= Charles Eyston =

Charles Eyston (22 September 1667 – 5 November 1721) was an English antiquary.

As a scholar he became a friend of Thomas Hearne, who wrote of him: "He was a Roman Catholick and so charitable to the poor that he is lamented by all who knew anything of him . ... He was a man of a sweet temper and was an excellent scholar and so modest that he did not care to have it at any time mentioned." (Reliq. Hearnianae).

==Works==
- A little Monument to The Once Famous Abbey and Borough of Glastonbury, published by Thomas Hearne in his History and Antiquties of Glastonbury (Oxford, 1722); reprinted by Richard Warner in his History of the Abbey of Glaston and the town of Glastonbury (Bath, 1826).

There is in the library at Hendred an unpublished manuscript entitled A Poor Little Monument to All the Old Pious Dissolved Foundations of England: or a Short History of Abbeys, all sorts of Monasteries, Colleges, Chapels, Chantries, etc. Joseph Gillow corrects Charles Butler's error in ascribing to Eyston a History of the Reformation, published in 1685. Another manuscript mentioned under his name by Gillow was merely his property and not his work.

==Family==

He was a member of an old Catholic family of East Hendred in Berkshire (now Oxfordshire), where he was both born and died.
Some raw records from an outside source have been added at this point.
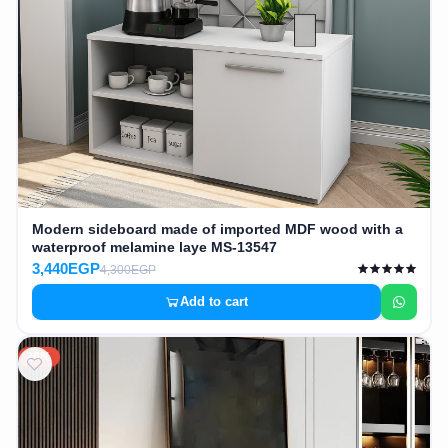
Cafe,
restaurant
and hotel
furniture
Irrigated
barriers
water
Modern sideboard made of imported MDF wood with a
tanks
waterproof melamine laye MS-13547
3,440EGP
4,300EGP
Animal
Add to cart
furniture
20%
cleaning
tools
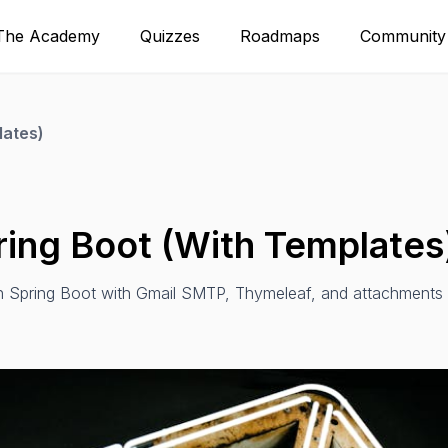
The Academy
Quizzes
Roadmaps
Community
lates)
ring Boot (With Templates
in Spring Boot with Gmail SMTP, Thymeleaf, and attachments 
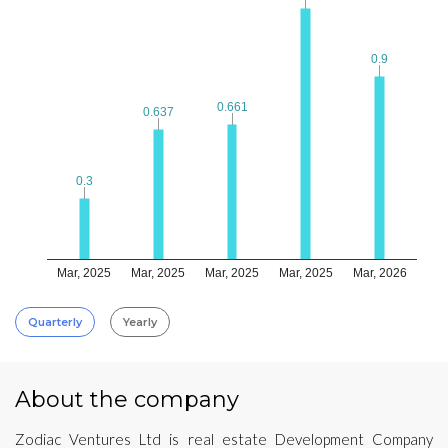
0.9
0.9
0.661
0.661
0.637
0.637
0.3
0.3
Mar, 2025
Mar, 2025
Mar, 2025
Mar, 2025
Mar, 2026
Quarterly
Yearly
About the company
Zodiac Ventures Ltd is real estate Development Company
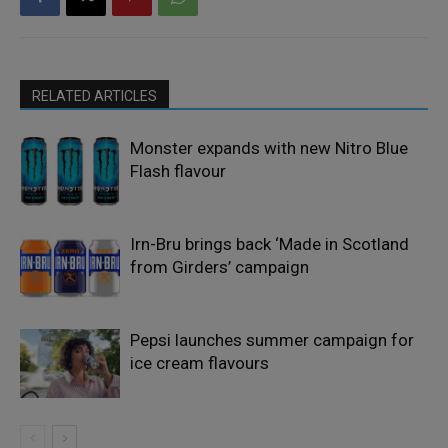
RELATED ARTICLES
Monster expands with new Nitro Blue
Flash flavour
Irn-Bru brings back ‘Made in Scotland
from Girders’ campaign
Pepsi launches summer campaign for
ice cream flavours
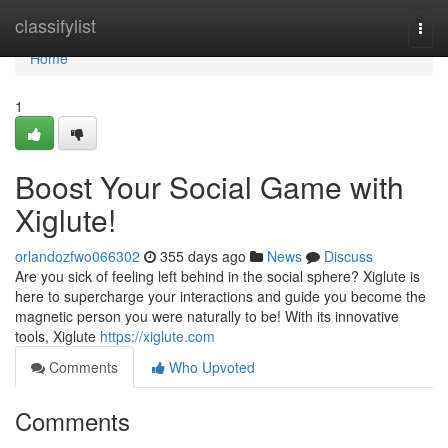
Home
classifylist
Togg
navi
Home
1
Boost Your Social Game with
Xiglute!
orlandozfwo066302
355 days ago
News
Discuss
Are you sick of feeling left behind in the social sphere? Xiglute is
here to supercharge your interactions and guide you become the
magnetic person you were naturally to be! With its innovative
tools, Xiglute
https://xiglute.com
Comments
Who Upvoted
Comments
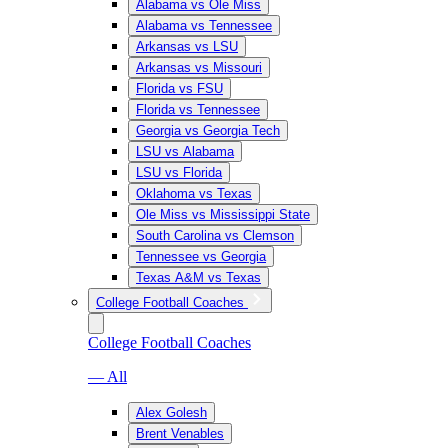
Alabama vs Ole Miss
Alabama vs Tennessee
Arkansas vs LSU
Arkansas vs Missouri
Florida vs FSU
Florida vs Tennessee
Georgia vs Georgia Tech
LSU vs Alabama
LSU vs Florida
Oklahoma vs Texas
Ole Miss vs Mississippi State
South Carolina vs Clemson
Tennessee vs Georgia
Texas A&M vs Texas
College Football Coaches
College Football Coaches
— All
Alex Golesh
Brent Venables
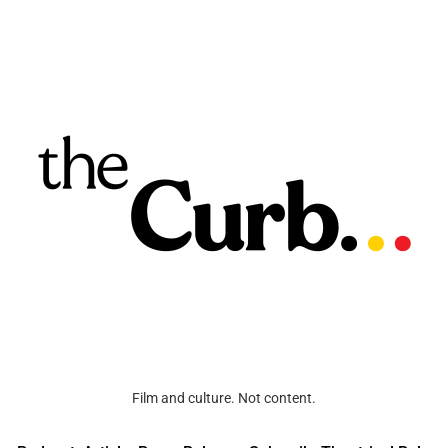
Film and culture. Not content.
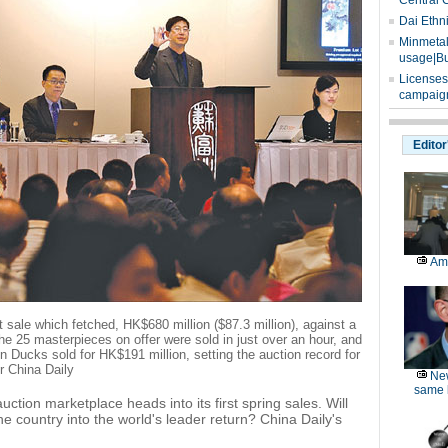
Central 
Dai Ethn
Minmetals
usage|Bu
Licenses
campaign
Editor
Am
 sale which fetched, HK$680 million ($87.3 million), against a
the 25 masterpieces on offer were sold in just over an hour, and
in Ducks sold for HK$191 million, setting the auction record for
r China Daily
Ne
same l
ction marketplace heads into its first spring sales. Will
he country into the world's leader return? China Daily's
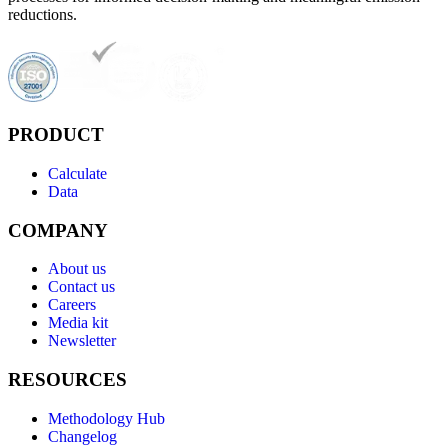
reductions.
PRODUCT
Calculate
Data
COMPANY
About us
Contact us
Careers
Media kit
Newsletter
RESOURCES
Methodology Hub
Changelog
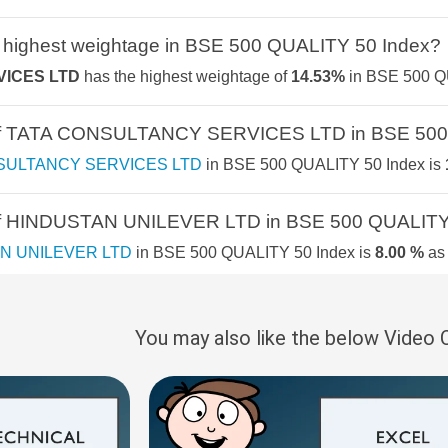
NIFTY SMALLCA
2.5%
5.3%
11.3%
 highest weightage in BSE 500 QUALITY 50 Index?
NIFTY TRANSPO
ICES LTD
has the highest weightage of
14.53%
in BSE 500 QU
2.4%
3.6%
16.1%
NIFTY SMALLCA
e of TATA CONSULTANCY SERVICES LTD in BSE 500
2.3%
6%
-1.5%
NIFTY IT
SULTANCY SERVICES LTD
in BSE 500 QUALITY 50 Index is
Y & SERVICES
2.1%
7%
8.3%
NIFTY100 ALPHA
 of HINDUSTAN UNILEVER LTD in BSE 500 QUALITY
2%
5.1%
12.5%
N UNILEVER LTD
in BSE 500 QUALITY 50 Index is
8.00 %
as
NIFTY MOBILIT
2%
3.5%
9.6%
NIFTY SMALLCA
 of INFOSYS LTD in BSE 500 QUALITY 50 Index?
1.9%
4.1%
7.4%
You may also like the below Video
LTD
in BSE 500 QUALITY 50 Index is
7.79 %
as per the current
NIFTY500 MULT
50:30:20
S
1.9%
5.2%
7.8%
 of HCL TECHNOLOGIES LTD in BSE 500 QUALITY 5
NIFTY500 MOM
1.7%
4.2%
6.6%
NOLOGIES LTD
in BSE 500 QUALITY 50 Index is
5.99 %
as pe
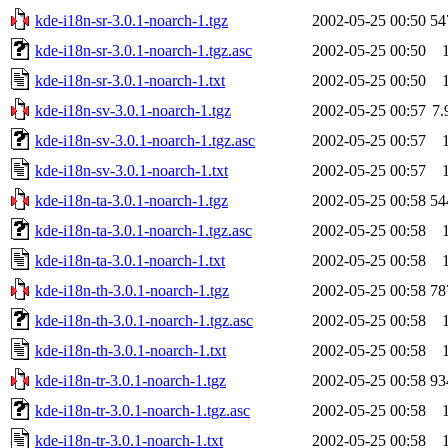
kde-i18n-sr-3.0.1-noarch-1.tgz
2002-05-25 00:50
54
kde-i18n-sr-3.0.1-noarch-1.tgz.asc
2002-05-25 00:50
kde-i18n-sr-3.0.1-noarch-1.txt
2002-05-25 00:50
kde-i18n-sv-3.0.1-noarch-1.tgz
2002-05-25 00:57
7
kde-i18n-sv-3.0.1-noarch-1.tgz.asc
2002-05-25 00:57
kde-i18n-sv-3.0.1-noarch-1.txt
2002-05-25 00:57
kde-i18n-ta-3.0.1-noarch-1.tgz
2002-05-25 00:58
54
kde-i18n-ta-3.0.1-noarch-1.tgz.asc
2002-05-25 00:58
kde-i18n-ta-3.0.1-noarch-1.txt
2002-05-25 00:58
kde-i18n-th-3.0.1-noarch-1.tgz
2002-05-25 00:58
78
kde-i18n-th-3.0.1-noarch-1.tgz.asc
2002-05-25 00:58
kde-i18n-th-3.0.1-noarch-1.txt
2002-05-25 00:58
kde-i18n-tr-3.0.1-noarch-1.tgz
2002-05-25 00:58
93
kde-i18n-tr-3.0.1-noarch-1.tgz.asc
2002-05-25 00:58
kde-i18n-tr-3.0.1-noarch-1.txt
2002-05-25 00:58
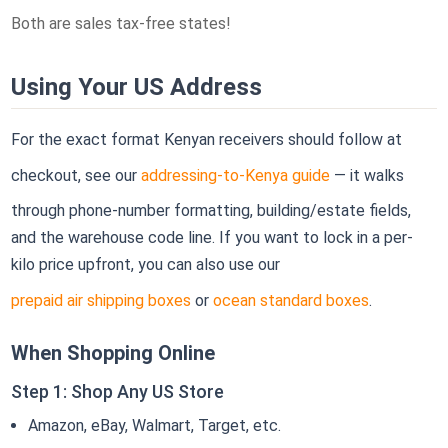
Both are sales tax-free states!
Using Your US Address
For the exact format Kenyan receivers should follow at
checkout, see our
addressing-to-Kenya guide
— it walks
through phone-number formatting, building/estate fields,
and the warehouse code line. If you want to lock in a per-
kilo price upfront, you can also use our
prepaid air shipping boxes
or
ocean standard boxes
.
When Shopping Online
Step 1: Shop Any US Store
Amazon, eBay, Walmart, Target, etc.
He was eldest son of George Eyston of Hendred House and his wife, Ann, daughter of Robert Dormer of Peterley. On the death of his father in 1691 he succeeded to the family estates, and in 1692 married Winefrid Dorothy, daughter of Basil Fitzherbert of Swinnerton, Staffordshire, by whom he had a large family of fours sons and seven daughters.

On his death he was succeeded by his son, Charles. Another of his sons, William George, joined the Jesuits, but left the Society soon afterwards. Several of his daughters became nuns.